Key Takeaways
- OpenAI acquired TBPN, a tech talk show that has broadcast daily interviews with industry leaders since October 2024. The purchase price was not disclosed.
- TBPN will report to OpenAI’s Head of Communications Chris Lehane while supposedly maintaining editorial independence. The show’s advertising business will be shut down.
- TBPN averages roughly 70,000 viewers per episode across platforms and generated approximately $5 million in ad revenue in 2025, with projections of $30 million for 2026.
- The acquisition comes amid survey data showing poor public perception of AI, which Silicon Valley has partly attributed to traditional media coverage.
What Happened
OpenAI acquired TBPN, a tech-focused online talk show that has conducted daily interviews with prominent figures in the technology industry since October 2024. The purchase price was not disclosed, according to The Decoder and the Wall Street Journal.

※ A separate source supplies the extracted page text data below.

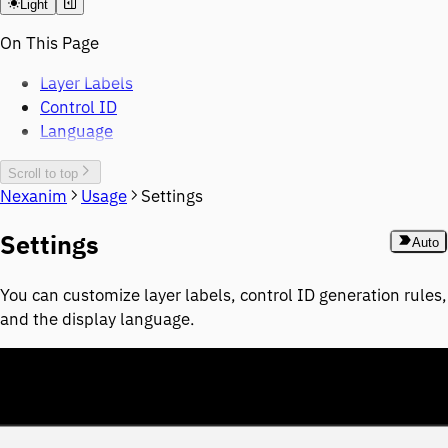
Light
On This Page
Layer Labels
Control ID
Language
Scroll to top
Nexanim
Usage
Settings
Settings
Auto
You can customize layer labels, control ID generation rules,
and the display language.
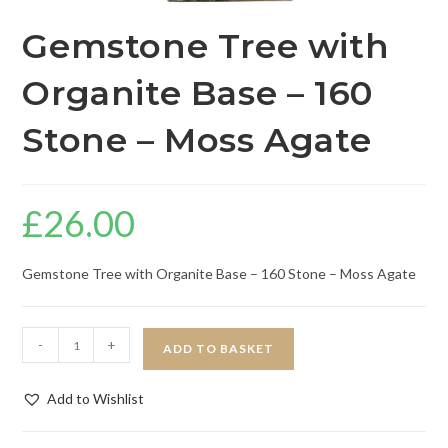
Gemstone Tree with
Organite Base – 160
Stone – Moss Agate
£
26.00
Gemstone Tree with Organite Base – 160 Stone – Moss Agate
-
+
ADD TO BASKET
Add to Wishlist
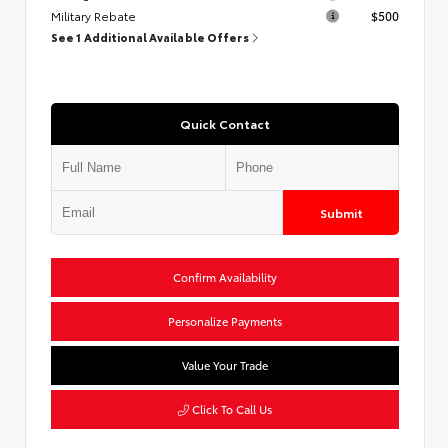
Military Rebate
$500
See 1 Additional Available Offers
Quick Contact
Submit
Confirm Availability
Personalize Payments
Value Your Trade
Click To Call Us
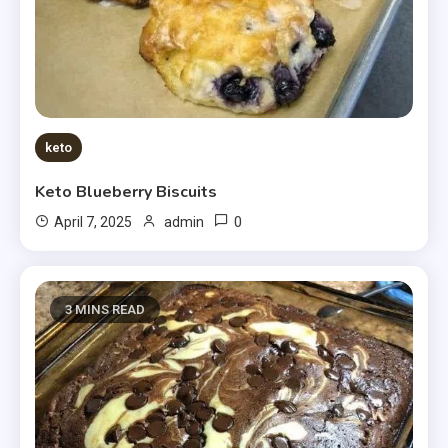
keto
Keto Blueberry Biscuits
0
April 7, 2025
admin
3 MINS READ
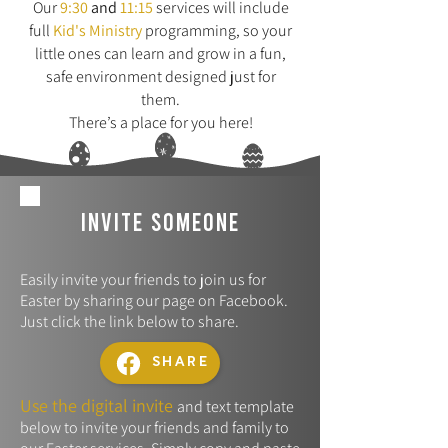
Our
9:30
and
11:15
services will include
full
Kid's Ministry
programming, so your
little ones can learn and grow in a fun,
safe environment designed just for
them.
There’s a place for you here!
invite someone
Easily invite your friends to join us for
Easter by sharing our page on Facebook.
Just click the link below to share.
SHARE
Use the digital invite
and text template
below to invite your friends and family to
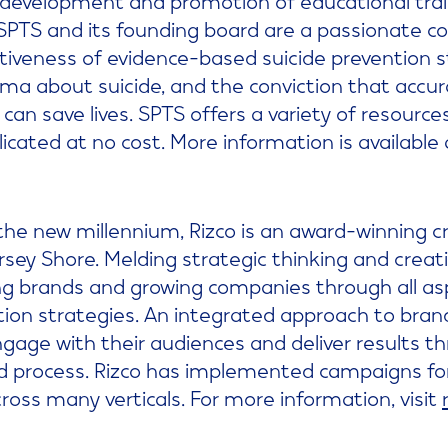
 SPTS and its founding board are a passionate 
fectiveness of evidence-based suicide prevention 
gma about suicide, and the conviction that accu
can save lives. SPTS offers a variety of resource
cated at no cost. More information is available
the new millennium, Rizco is an award-winning 
sey Shore. Melding strategic thinking and creati
ding brands and growing companies through all as
on strategies. An integrated approach to brand 
engage with their audiences and deliver results 
d process. Rizco has implemented campaigns for
oss many verticals. For more information, visit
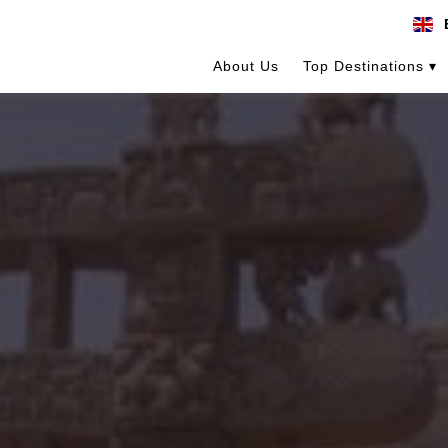
About Us
Top Destinations ▾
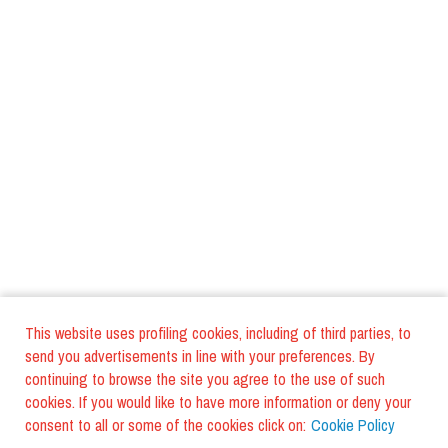
This website uses profiling cookies, including of third parties, to
send you advertisements in line with your preferences. By
continuing to browse the site you agree to the use of such
cookies. If you would like to have more information or deny your
consent to all or some of the cookies click on:
Cookie Policy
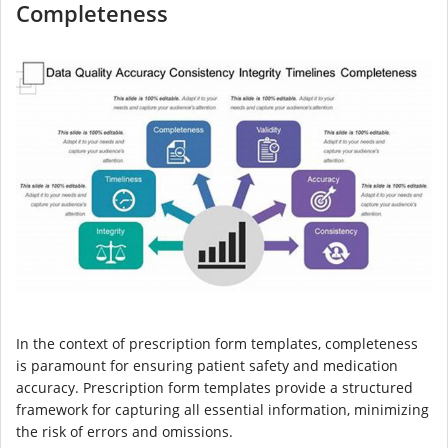
Completeness
In the context of prescription form templates, completeness
is paramount for ensuring patient safety and medication
accuracy. Prescription form templates provide a structured
framework for capturing all essential information, minimizing
the risk of errors and omissions.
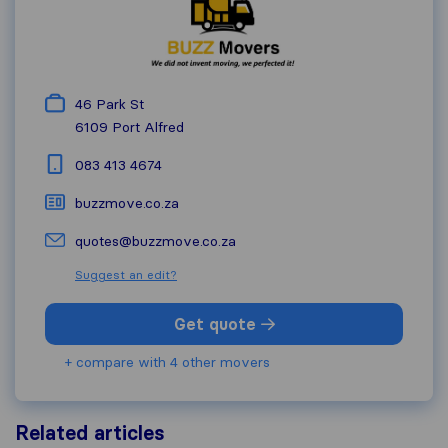
46 Park St
6109
Port Alfred
083 413 4674
buzzmove.co.za
quotes@buzzmove.co.za
Suggest an edit?
Get quote
+ compare with 4 other movers
Related articles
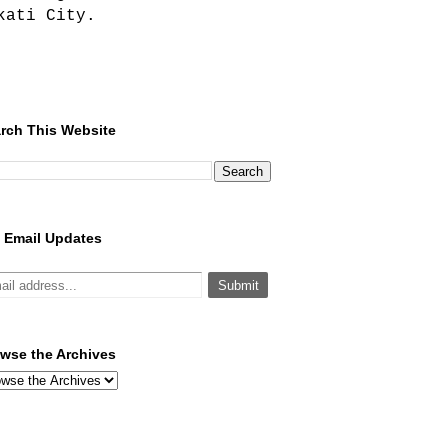
kati City.
rch This Website
 Email Updates
wse the Archives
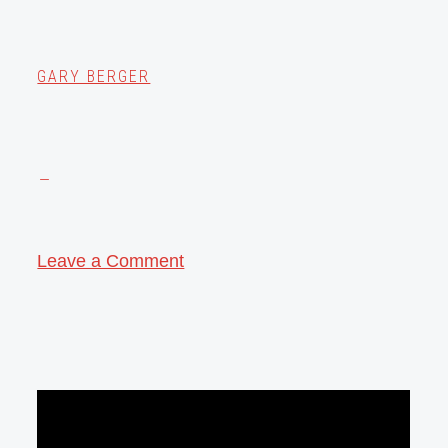
GARY BERGER
Leave a Comment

TBPN broadcasts daily, with episodes running between 20 and 60 minutes. The show averages approximately 70,000 viewers per episode across various online platforms, according to the Wall Street Journal. TBPN generated roughly $5 million in advertising revenue in 2025, and its eleven-person team expected revenue to reach $30 million in 2026.
OpenAI’s Head of Applications Fidji Simo stated that TBPN will maintain editorial independence while also serving marketing and communication purposes. The show will report to OpenAI’s Head of Communications Chris Lehane. TBPN’s previous advertising business will be shut down.
Why It Matters
The contradiction at the center of this acquisition is structural, not speculative. A media outlet that reports to a company’s communications department cannot be editorially independent, regardless of initial assurances. OpenAI pays the salaries, controls the organizational structure, and can replace staff. The incentives are inherently misaligned with independent journalism.
The acquisition comes at a time when public perception of AI is notably poor. Surveys consistently show skepticism and concern about AI’s societal impact. According to The Decoder’s reporting, Silicon Valley has partly attributed this sentiment to how traditional media covers the technology. Acquiring a media outlet gives OpenAI a platform to shape the narrative directly.
This strategy has precedent in other industries. Tech companies have long invested in owned media, from corporate blogs to sponsored content studios. However, acquiring an existing independent show with an established audience and rebranding it as company-owned media while claiming editorial independence crosses into new territory.
Technical Details
TBPN’s operating model will change significantly under OpenAI’s ownership. The show’s advertising business, which generated $5 million in 2025, will be shut down entirely. This removes a potential source of editorial conflict, with advertisers no longer influencing content, but replaces it with a more direct conflict: the show’s sole funder is now the company it covers most closely.
The eleven-person TBPN team will continue producing daily episodes. The show will retain control over “programming, guests, and content,” according to Simo. However, the reporting line to Chris Lehane, OpenAI’s communications chief, means content decisions ultimately flow through the same department responsible for managing OpenAI’s public image.
TBPN’s projected revenue of $30 million for 2026, now eliminated as the ad business shuts down, represents the cost OpenAI absorbs for owning the platform. For a company valued at over $300 billion, this is a rounding error compared to the value of controlling a daily tech media channel.
Who’s Affected
TBPN’s existing audience of roughly 70,000 viewers per episode now consumes content produced by an OpenAI-owned entity. Viewers who tuned in for independent tech coverage must evaluate whether the show’s perspective shifts under its new ownership. The loss of advertising revenue as a business model means TBPN has no financial incentive beyond serving OpenAI’s interests.
Independent tech journalists and media outlets face a more complicated landscape. OpenAI’s move into owned media increases competitive pressure on outlets that cover AI critically. If TBPN’s 70,000-viewer platform amplifies OpenAI-favorable narratives, independent outlets must work harder to reach the same audience with alternative perspectives.
Other AI companies may follow OpenAI’s playbook. If owning a media platform proves effective at shaping public perception, Anthropic, Google, Meta, and other AI companies could pursue similar acquisitions, further blurring the line between corporate communications and journalism.
What’s Next
TBPN’s first episodes under OpenAI ownership will be closely watched for signs of editorial bias. Guest selection, topic framing, and the treatment of OpenAI competitors will serve as early indicators of whether the “editorial independence” promise holds in practice.
The broader question is whether owned media becomes a standard strategy in the AI industry’s approach to public relations. OpenAI’s $5 million annual cost for TBPN, the forgone ad revenue, is modest compared to traditional advertising budgets. If the format proves effective, expect other AI companies to launch or acquire their own media properties in 2026.